* _PROBLEM_: Write out only the lines from the start of the entries up to and including the line with "également tous des bénévoles, impliqués"; please skip the pictures.

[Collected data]
· · · · ·

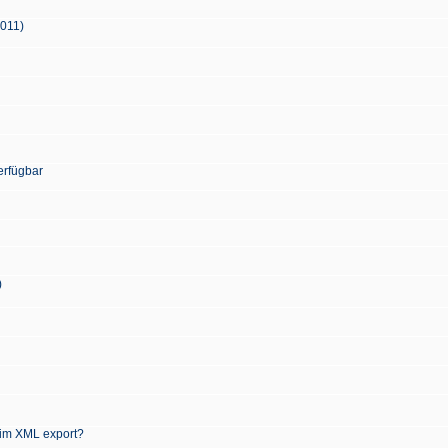
2011)
erfügbar
)
 im XML export?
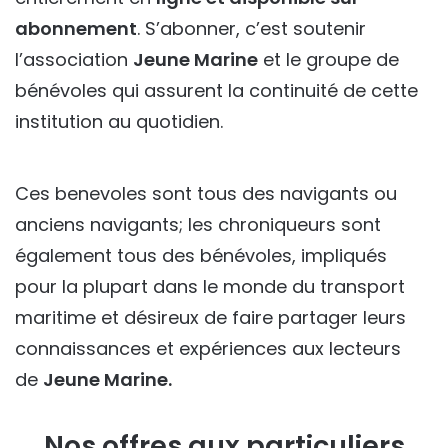
abonnement
. S’abonner, c’est soutenir
l’association
Jeune Marine
et le groupe de
bénévoles qui assurent la continuité de cette
institution au quotidien.
Ces benevoles sont tous des navigants ou
anciens navigants; les chroniqueurs sont
également tous des bénévoles, impliqués
pour la plupart dans le monde du transport
maritime et désireux de faire partager leurs
connaissances et expériences aux lecteurs
de
Jeune Marine.
Nos offres aux particuliers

· · · · ·

* _RESPONSE TO THE EXERCISE_:
2011)
erfügbar
)
 im XML export?
abonnement
. S’abonner, c’est soutenir
l’association
Jeune Marine
et le groupe de
bénévoles qui assurent la continuité de cette
institution au quotidien.
Ces benevoles sont tous des navigants ou
anciens navigants; les chroniqueurs sont
également tous des bénévoles, impliqués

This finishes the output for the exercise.